Tagovailoa was diagnosed with a concussion and discharged hours later; he flew back to South Florida with the team early Friday morning. A league source told ESPN that Tagovailoa’s initial scans were negative, and Dolphins coach Mike McDaniel confirmed there was no further damage beyond his concussion.
The quarterback remains in the concussion protocol, and McDaniel said there is no timetable for his return.
McDaniel has faced scrutiny in the days since for playing Tagovailoa but insisted Friday that the Dolphins followed the league process and that the quarterback was cleared by an independent neurologist.

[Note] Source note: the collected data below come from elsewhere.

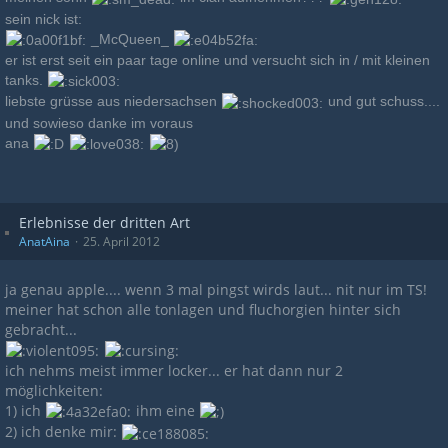
sein nick ist:
_McQueen_
er ist erst seit ein paar tage online und versucht sich in / mit kleinen
tanks.
liebste grüsse aus niedersachsen
und gut schuss....
und sowieso danke im voraus
ana
Erlebnisse der dritten Art
AnatAina
25. April 2012
ja genau apple.... wenn 3 mal pingst wirds laut... nit nur im TS!
meiner hat schon alle tonlagen und fluchorgien hinter sich
gebracht...
ich nehms meist immer locker... er hat dann nur 2
möglichkeiten:
1) ich
ihm eine
2) ich denke mir:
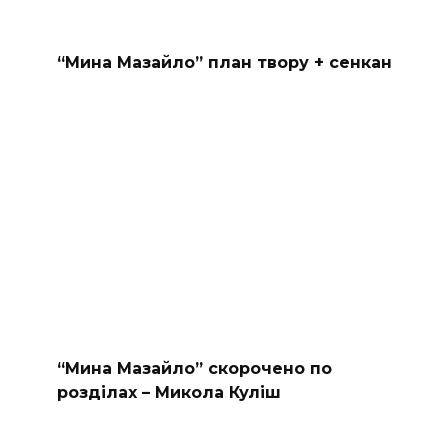
“Мина Мазайло” план твору + сенкан
“Мина Мазайло” скорочено по
розділах – Микола Куліш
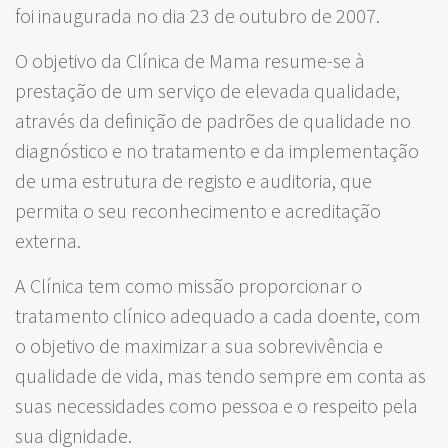
foi inaugurada no dia 23 de outubro de 2007.
O objetivo da Clínica de Mama resume-se à
prestação de um serviço de elevada qualidade,
através da definição de padrões de qualidade no
diagnóstico e no tratamento e da implementação
de uma estrutura de registo e auditoria, que
permita o seu reconhecimento e acreditação
externa.
A Clínica tem como missão proporcionar o
tratamento clínico adequado a cada doente, com
o objetivo de maximizar a sua sobrevivência e
qualidade de vida, mas tendo sempre em conta as
suas necessidades como pessoa e o respeito pela
sua dignidade.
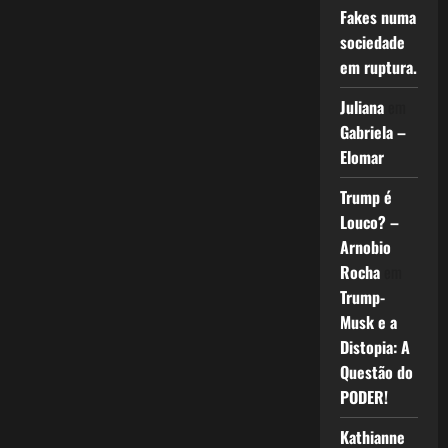
Fakes numa
sociedade
em ruptura.
Juliana
em
Gabriela –
Elomar
Trump é
Louco? –
Arnobio
Rocha
em
Trump-
Musk e a
Distopia: A
Questão do
PODER!
Kathianne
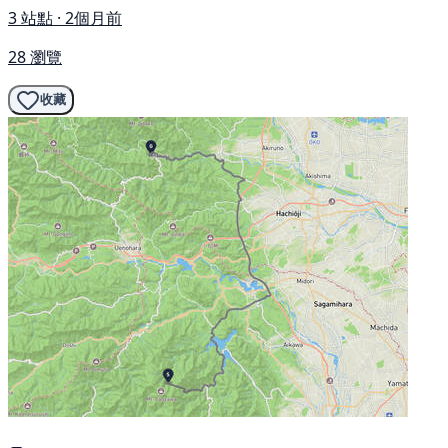
3 站點 · 2個月前
28 瀏覽
收藏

“I have 100 percent conviction in our process regarding our players,” McDaniel said. “This is a player-friendly organization, and I make it very clear from the onset that my job here is for the players. I take that very seriously. No one in the building strays from that. … If there would have been anything lingering with his head, I wouldn’t have been able to live with myself if I prematurely put someone out there and put them in harm’s way.

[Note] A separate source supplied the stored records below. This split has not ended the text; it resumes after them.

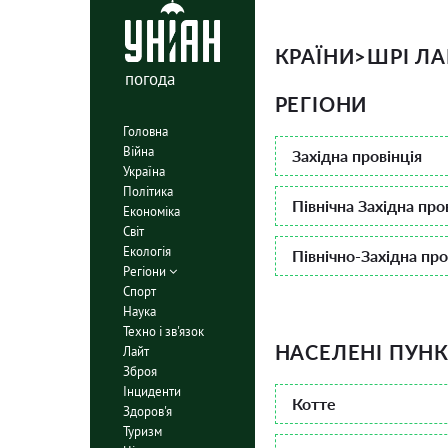
КРАЇНИ
>
ШРІ Л
погода
РЕГІОНИ
Головна
Війна
Західна провінція
Україна
Політика
Північна Західна про
Економіка
Світ
Екологія
Північно-Західна про
Регіони
Спорт
Наука
Техно і зв'язок
НАСЕЛЕНІ ПУН
Лайт
Зброя
Інциденти
Котте
Здоров'я
Туризм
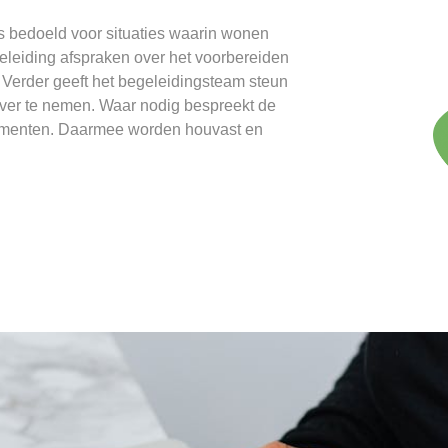
 bedoeld voor situaties waarin wonen
eleiding afspraken over het voorbereiden
Verder geeft het begeleidingsteam steun
over te nemen. Waar nodig bespreekt de
momenten. Daarmee worden houvast en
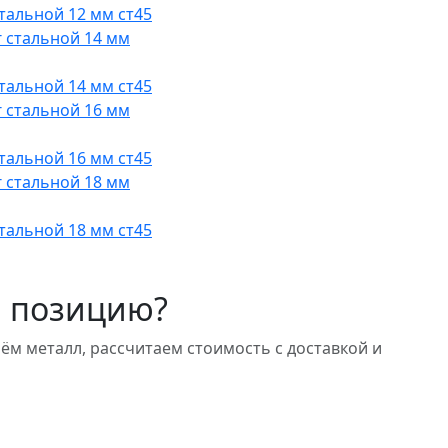
стальной 12 мм ст45
стальной 14 мм ст45
стальной 16 мм ст45
стальной 18 мм ст45
 позицию?
 металл, рассчитаем стоимость с доставкой и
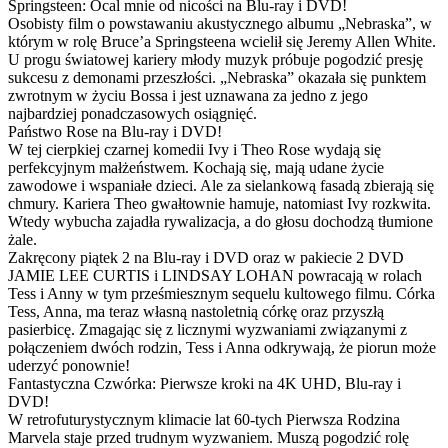
Springsteen: Ocal mnie od nicości na Blu-ray i DVD!
Osobisty film o powstawaniu akustycznego albumu „Nebraska”, w
którym w rolę Bruce’a Springsteena wcielił się Jeremy Allen White.
U progu światowej kariery młody muzyk próbuje pogodzić presję
sukcesu z demonami przeszłości. „Nebraska” okazała się punktem
zwrotnym w życiu Bossa i jest uznawana za jedno z jego
najbardziej ponadczasowych osiągnięć.
Państwo Rose na Blu-ray i DVD!
W tej cierpkiej czarnej komedii Ivy i Theo Rose wydają się
perfekcyjnym małżeństwem. Kochają się, mają udane życie
zawodowe i wspaniałe dzieci. Ale za sielankową fasadą zbierają się
chmury. Kariera Theo gwałtownie hamuje, natomiast Ivy rozkwita.
Wtedy wybucha zajadła rywalizacja, a do głosu dochodzą tłumione
żale.
Zakręcony piątek 2 na Blu-ray i DVD oraz w pakiecie 2 DVD
JAMIE LEE CURTIS i LINDSAY LOHAN powracają w rolach
Tess i Anny w tym prześmiesznym sequelu kultowego filmu. Córka
Tess, Anna, ma teraz własną nastoletnią córkę oraz przyszłą
pasierbicę. Zmagając się z licznymi wyzwaniami związanymi z
połączeniem dwóch rodzin, Tess i Anna odkrywają, że piorun może
uderzyć ponownie!
Fantastyczna Czwórka: Pierwsze kroki na 4K UHD, Blu-ray i
DVD!
W retrofuturystycznym klimacie lat 60-tych Pierwsza Rodzina
Marvela staje przed trudnym wyzwaniem. Muszą pogodzić rolę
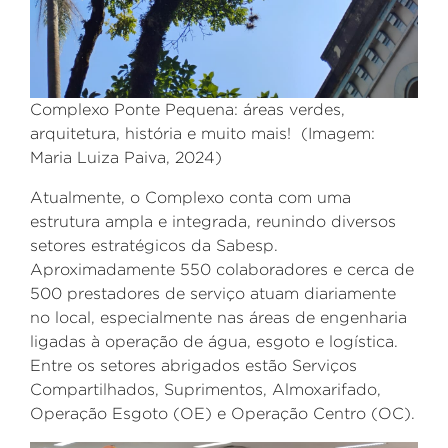
Complexo Ponte Pequena: áreas verdes,
arquitetura, história e muito mais!
(Imagem:
Maria Luiza Paiva, 2024)
Atualmente, o Complexo c
onta com uma
estrutura ampla e integrada, reunindo diversos
setores estratégicos da Sabesp.
Aproximadamente 550 colaboradores e cerca de
500 prestadores de serviço atuam diariamente
no local, especialmente nas áreas de engenharia
ligadas à operação de água, esgoto e logística.
Entre os setores abrigados estão Serviços
Compartilhados, Suprimentos, Almoxarifado,
Operação Esgoto (OE) e Operação Centro (OC).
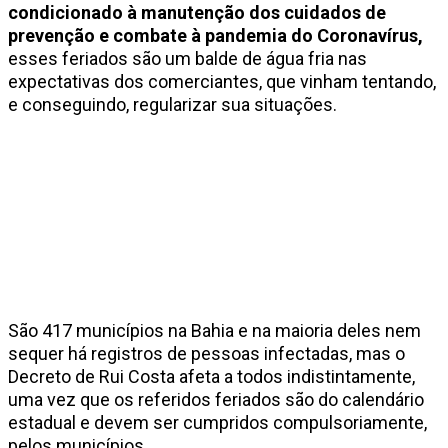
condicionado à manutenção dos cuidados de
prevenção e combate à pandemia do Coronavírus,
esses feriados são um balde de água fria nas
expectativas dos comerciantes, que vinham tentando,
e conseguindo, regularizar sua situações.
São 417 municípios na Bahia e na maioria deles nem
sequer há registros de pessoas infectadas, mas o
Decreto de Rui Costa afeta a todos indistintamente,
uma vez que os referidos feriados são do calendário
estadual e devem ser cumpridos compulsoriamente,
pelos municípios.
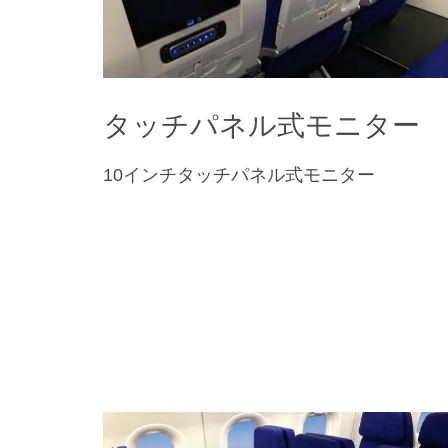
タッチパネル式モニター
10インチタッチパネル式モニター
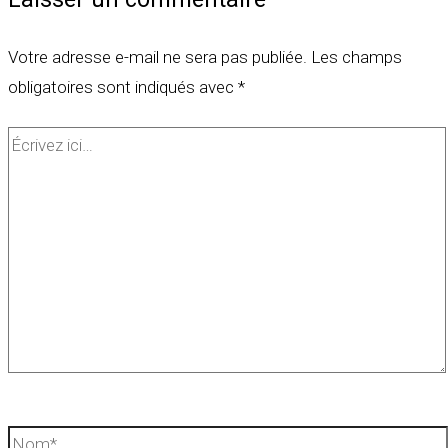
Votre adresse e-mail ne sera pas publiée.
Les champs
obligatoires sont indiqués avec
*
Écrivez
ici…
Nom*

“This is a relationship that I have with this human being. I take that serious. I wouldn’t have put him out there if there was any inclination given to me whatsoever that he was endangering himself from that previous game.”
NFL chief medical officer Allen Sills said Tagovailoa was evaluated for a concussion every day between the Sunday and Thursday games. The league’s concussion protocol states that the same UNC who performs a player’s initial test “ideally” should perform the follow-up evaluations, but a member of the team’s medical staff may do so if necessary.
It was not immediately known whether the now-terminated doctor performed Tagovailoa’s follow-up evaluations.
McDaniel said Friday that he had “no worries whatsoever” that Tagovailoa had suffered a head injury during the Sunday game.
“I’m in steady communication with this guy day in and day out,” McDaniel said. “We’re talking about high-level football conversations about progressions and defenses and recalling stuff from two weeks previous and then him having to reiterate a 15-word play call. All things, absolutely no signs. There was no medical indication, from all resources, that there was anything regarding the head.
“Beyond an eyeball test, which I know for a fact you guys would not be very comfortable if I was just relying on that — I mean, it’s the reason why we have tests. He did not have a head injury. So guys hit their heads all the time, and that’s why I was adamant [that] he was evaluated for having a head injury and he did not have one. And when I tell you he was in complete mental concert, talking to us through it, and then he played the whole game and then he did a press conference and then he did media all week.
“If I were to sit someone for a medical issue going against medical people abstractly, then when do I play him again?”
Tagovailoa tweeted Friday that he was “feeling much better” and thanked everyone for their support.